I think that a tribute should be paid to the Hazlemere group and the antiapartheid movement, which have done a magnificent job in investigating and exposing the activities of the international oil companies which have kept the Smith regime in office and allowed the slaughter in Mozambique and Rhodesia to continue. Two journalists, Bernard Rivers and Martin Bailey, have shown great courage and tenacity in bringing this matter into the open, but surely it should have been brought into the open a long time ago by the British Government.

I am particularly concerned about the involvement of BP and Shell, which have close connections with the British Government and the British community—in fact the Government are a majority shareholder in BP. We must dismiss the silly evasive comment of the oil companies that they have no jurisdiction over their subsidiaries in South Africa. What sort of parent company has no jurisdiction over its subsidiaries?

I deplore the excuse that these companies dare not breach South African internal law. I do so, first, because sanctions have a higher priority than South African law and should have been obeyed as a first priority; secondly, because South Africa is more dependent upon the oil companies than are the oil companies upon South Africa. The fact is that 85 per cent. of South African oil is refined by the major oil companies, which gives them tremendous economic power, and it is extremely unlikely that South Africa would be prepared to endanger its own existence to assist the suvival of the Smith regime.

All the African Commonwealth nations have expressed bitter resentment at the failure of the United Kingdom to deal effectively with sanction breaking, and certainly Canada has also expressed dismay at our failure in this direction. The Soviet Union has secured an abundance of support among the African nations because it has condemned outright the Smith regime and the South African minority Government.

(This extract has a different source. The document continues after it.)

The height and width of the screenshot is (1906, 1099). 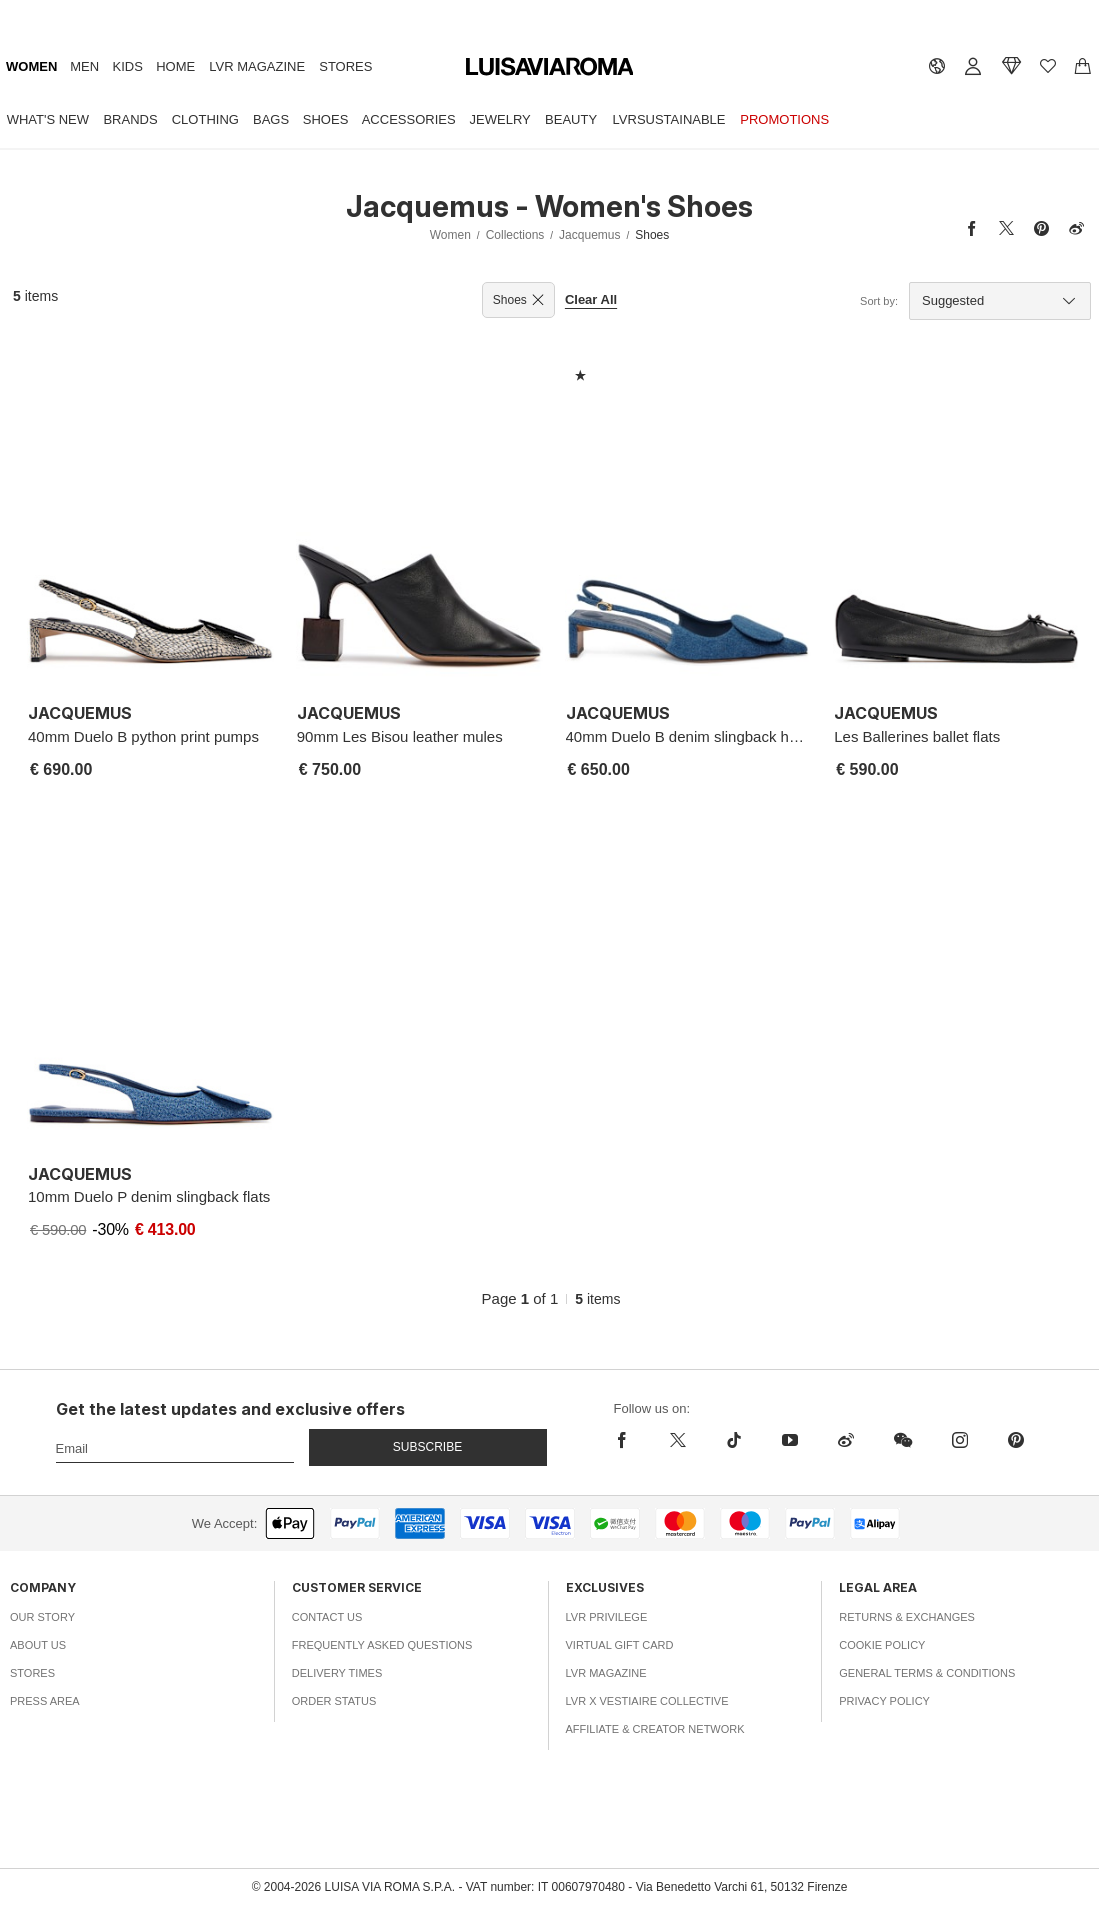 I want to click on [x], so click(x=678, y=1440).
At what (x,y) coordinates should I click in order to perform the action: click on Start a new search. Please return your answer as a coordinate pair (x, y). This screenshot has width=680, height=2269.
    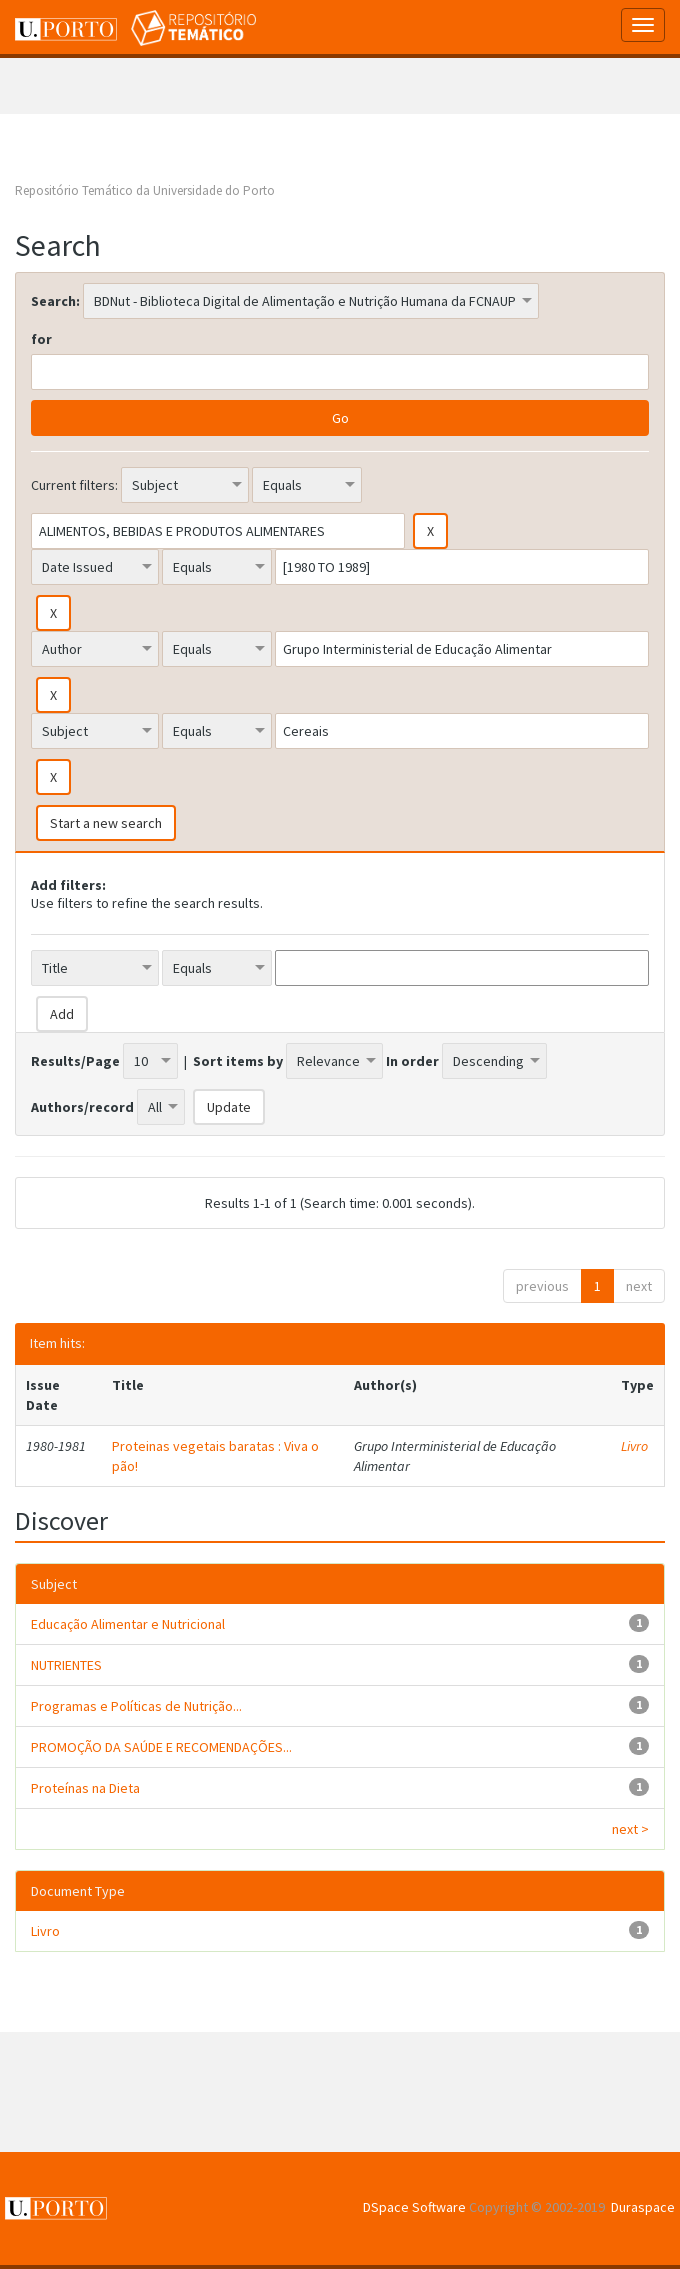     Looking at the image, I should click on (106, 823).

That comment applies also to China. It might come as a shock to the right hon. Member for Finchley (Mrs. Thatcher) to know that China has condemned the Rhodesian regime, and we shall fail to win friends and influence people in South Africa unless our policies cease to lean towards the international oil companies and the disgusting apartheid States that exist in South Africa.

The Foreign Secretary today made an excellent and powerful speech, and one that was conciliatory, but we must remember that he represents a Socialist democratic nation. We carry no brief for the oil lobby's operations.

Time is running short—probably desperately short—but I still believe that if we are prepared to act democratically and decisively, it may be late, but it is not too late to prevent a bloodstained catastrophe in Africa.